Une crise de l’eau toujours présente et qui s’aggrave
Les difficultés d’accès à une eau potable sont le quotidien, encore aujourd’hui, de près de 2 milliards de personnes en Afrique subsaharienne – où 70 % de la population ont un accès limité à l’eau potable –, en Afrique de l’Est, en Asie centrale et du Sud, et enfin au Moyen-Orient. Ils seraient en outre 3,6 milliards à ne pas bénéficier d’un accès à des toilettes.
La crise environnementale n’arrange en rien les problèmes de sécheresse dans certaines zones déjà fragiles d’Afrique Sub-saharienne, d’Afrique de l’Est ou du Moyen-Orient. De nombreuses ressources en eau ont été dégradées, un peu partout dans le monde.
L’exemple le plus parlant ? L’assèchement de la mer d’Aral, ce lac d’Asie centrale symbole des difficultés et des conflits liées à l’usage de l’eau.
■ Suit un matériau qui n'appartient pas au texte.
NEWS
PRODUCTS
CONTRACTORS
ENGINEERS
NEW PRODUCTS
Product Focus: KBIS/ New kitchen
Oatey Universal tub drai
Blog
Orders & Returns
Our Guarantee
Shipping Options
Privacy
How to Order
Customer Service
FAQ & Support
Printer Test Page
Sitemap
Les Soviétiques ont fait le choix dans les années 1960 de détourner une partie des fleuves qui alimentait la mer d’Aral afin de cultiver les vastes steppes des deux pays voisins, le Kazakhstan et l’Ouzbékistan. Le lac a été vidé, à tel point que lors du XXe siècle, la mer a perdu 75% de sa surface. La pêche commerciale dans la zone s’est effondrée, malgré une population locales qui a fortement augmenté aux abords de la mer. Cette décision catastrophiques pour les écosystèmes, la biodiversité locale, les habitants de la région en payent d’autant plus le prix aujourd’hui avec le changement climatique.
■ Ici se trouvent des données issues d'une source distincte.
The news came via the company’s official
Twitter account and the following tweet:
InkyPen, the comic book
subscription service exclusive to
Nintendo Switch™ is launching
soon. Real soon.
Même constats au lac Tchad, ou au lac Ourmia, et même dans le chateau d’eau de l’Asie, le Tibet, où les ressources en eau se dégradent avec le réchauffement climatique. La crise de l’eau est encore et toujours là.
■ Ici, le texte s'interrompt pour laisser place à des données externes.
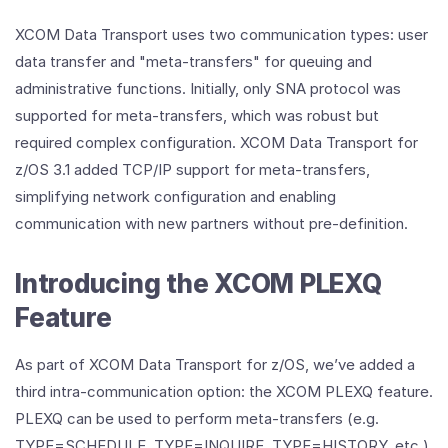
XCOM Data Transport uses two communication types: user
data transfer and "meta-transfers" for queuing and
administrative functions. Initially, only SNA protocol was
supported for meta-transfers, which was robust but
required complex configuration. XCOM Data Transport for
z/OS 3.1 added TCP/IP support for meta-transfers,
simplifying network configuration and enabling
communication with new partners without pre-definition.
Introducing the XCOM PLEXQ
Feature
As part of XCOM Data Transport for z/OS, we’ve added a
third intra-communication option: the XCOM PLEXQ feature.
PLEXQ can be used to perform meta-transfers (e.g.
TYPE=SCHEDULE, TYPE=INQUIRE, TYPE=HISTORY, etc.)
Quelle gestion pour l’eau, cette ressource commune essentielle ?
La question de la gestion de l’eau n’a donc jamais été aussi fondamentale. C’est pourquoi António Guterres, le secrétaire général de l’ONU, rappelait à l’ouverture de la Conférence des Nations Unies sur l’eau, que la ressource doit être perçue et gérée comme un bien commun dont les pouvoirs publics doivent s’emparer afin d’offrir un accès équitable à toutes et tous. Désormais, même les pays développés, en particulier ceux du Nord, commencent à entrevoir les premières répercussions majeures du changement climatique sur les ressources en eau de leur territoire. Les épisodes climatiques extrêmes, plus récurrents et plus violents depuis quelques années, donnent déjà un aperçu des défis liés à l’usage de l’eau dans un monde qui se réchauffe : sécheresses, pénuries d’eau, débat sur les méga-bassines.
Pourtant, nous ne parvenons pas à décider ensemble comment mettre en place une gouvernance écologique de cette ressource commune. Les intérêts économiques continuent de dominer les intérêts communs, même lorsque l’on parle de ressource vitale comme l’eau. Les grandes puissances, l’agro-business, ou encore l’industrie continuent de s’accaparer ou de privatiser ces ressources en eau et il semble impossible de mettre en place une gestion résiliente.
La conférence de 2023 est le symbole de cet échec. Alors face au déni des gouvernements, face aux mouvements de privatisation de cette ressource indispensable, et face au spectre de sa financiarisation, les populations s’organisent par elle-même pour se réapproprier la ressource en eau, et ne pas la laisser à une minorité influente. Car faute de politiques publiques vraiment ambitieuses, les conflits se multiplieront à mesure que les sécheresses s’aggravent et que les restrictions s’étendent, comme en France avec les mégabassines agricoles dans les Deux-Sèvres et en Vienne, qui font l’objet d’une lutte acharnée depuis l’automne 2022 pour que l’eau reste un bien commun.